[Tutor] Breaking threads
Daniel Yoo
dyoo@hkn.eecs.berkeley.edu
Mon, 30 Apr 2001 15:04:31 -0700 (PDT)
On Mon, 30 Apr 2001 kromag@nsacom.net wrote:
> I am working my way through "Programming Python" from the begining (I have
> asked too many silly questions! :-). Here is a non-silly question:
No problem.
> import thread, time
>
> glarf=open('\windows\desktop\goat.txt', 'w')
>
> def counter(myId, count):
> for i in range(count):
> mutex.acquire()
> # time.sleep(1)
> glarf.write('[%s]=> %s' % (myId, i))
> mutex.release()
>
> mutex = thread.allocate_lock()
> for i in range(10000):
> thread.start_new_thread(counter, (i, 3))
> It starts to write 10,000 counts to goat.txt, then dies with the following:
>
>
> Traceback (most recent call last):
> File "cornfedbeef.py", line 14, in ?
> thread.start_new_thread(counter, (i, 3))

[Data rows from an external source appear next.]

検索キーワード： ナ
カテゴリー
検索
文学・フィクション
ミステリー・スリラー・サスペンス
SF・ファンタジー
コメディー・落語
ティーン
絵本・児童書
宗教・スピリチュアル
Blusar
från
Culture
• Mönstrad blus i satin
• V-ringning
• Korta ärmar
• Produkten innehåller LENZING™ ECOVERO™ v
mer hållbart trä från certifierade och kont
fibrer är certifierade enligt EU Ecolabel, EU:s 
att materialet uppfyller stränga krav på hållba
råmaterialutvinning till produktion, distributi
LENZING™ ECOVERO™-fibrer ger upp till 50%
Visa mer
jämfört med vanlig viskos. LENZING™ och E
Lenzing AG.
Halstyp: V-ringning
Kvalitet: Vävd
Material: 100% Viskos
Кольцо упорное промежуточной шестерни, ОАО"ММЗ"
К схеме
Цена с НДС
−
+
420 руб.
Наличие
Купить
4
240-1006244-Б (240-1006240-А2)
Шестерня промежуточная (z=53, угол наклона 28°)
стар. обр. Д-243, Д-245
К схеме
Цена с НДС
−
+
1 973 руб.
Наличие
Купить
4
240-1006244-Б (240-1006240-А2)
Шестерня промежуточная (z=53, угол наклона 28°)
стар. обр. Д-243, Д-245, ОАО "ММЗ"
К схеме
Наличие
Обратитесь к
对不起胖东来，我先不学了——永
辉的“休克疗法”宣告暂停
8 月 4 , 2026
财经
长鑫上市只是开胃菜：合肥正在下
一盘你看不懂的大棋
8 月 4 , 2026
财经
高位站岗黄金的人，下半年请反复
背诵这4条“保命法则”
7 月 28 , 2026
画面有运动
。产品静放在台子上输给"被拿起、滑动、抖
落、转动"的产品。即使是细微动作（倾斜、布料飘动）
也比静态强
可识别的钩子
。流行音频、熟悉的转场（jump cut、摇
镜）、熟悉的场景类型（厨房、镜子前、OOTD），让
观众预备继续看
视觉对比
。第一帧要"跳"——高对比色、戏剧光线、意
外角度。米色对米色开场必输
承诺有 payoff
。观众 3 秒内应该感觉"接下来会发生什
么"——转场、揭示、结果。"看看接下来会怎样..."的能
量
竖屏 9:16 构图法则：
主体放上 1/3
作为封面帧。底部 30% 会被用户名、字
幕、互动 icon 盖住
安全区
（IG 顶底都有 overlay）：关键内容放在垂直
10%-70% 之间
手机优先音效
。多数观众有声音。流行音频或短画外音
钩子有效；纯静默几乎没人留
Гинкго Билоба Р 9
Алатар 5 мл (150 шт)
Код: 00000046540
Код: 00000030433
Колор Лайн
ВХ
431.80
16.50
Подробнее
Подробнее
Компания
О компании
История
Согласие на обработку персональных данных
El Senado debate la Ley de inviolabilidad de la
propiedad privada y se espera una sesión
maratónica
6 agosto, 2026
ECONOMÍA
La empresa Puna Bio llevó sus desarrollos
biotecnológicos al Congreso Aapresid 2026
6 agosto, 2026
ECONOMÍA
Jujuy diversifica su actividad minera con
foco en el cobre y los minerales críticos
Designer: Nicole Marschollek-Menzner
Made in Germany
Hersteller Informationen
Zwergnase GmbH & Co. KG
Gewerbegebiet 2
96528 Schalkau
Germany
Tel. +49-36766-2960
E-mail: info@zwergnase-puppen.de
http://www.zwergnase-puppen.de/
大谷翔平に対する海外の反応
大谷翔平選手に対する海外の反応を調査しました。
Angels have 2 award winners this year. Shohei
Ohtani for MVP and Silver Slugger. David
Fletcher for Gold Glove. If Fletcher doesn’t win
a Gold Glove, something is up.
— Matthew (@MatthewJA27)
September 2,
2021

> thread.error: can't start new thread
>
> It works fine in iterations of 10, 100 and 1000. Why does it puke at the
> 10000 mark?
Python's thread support is based on what the system underneath provides
us. Unfortunately, not all platforms support a threaded model well.
What probably happened was that the system got flooded by too many
threads.
Many systems have a hard time supporting even 1000 threads. According to
one group:
"It has been our experience that in real world use, Windows NT is
incapable of running more than 1000 simultaneous threads at a time"
http://www.lyris.com/about/company/whitepapers/lm_extreme/secondgen.html
On the Linux side, the story is even more grim: you're limited to 256
threads at a time:
http://pauillac.inria.fr/~xleroy/linuxthreads/faq.html
So this is something that will probably need to be fixed. At the moment
though, try to avoid writing programs that abuse the threading system.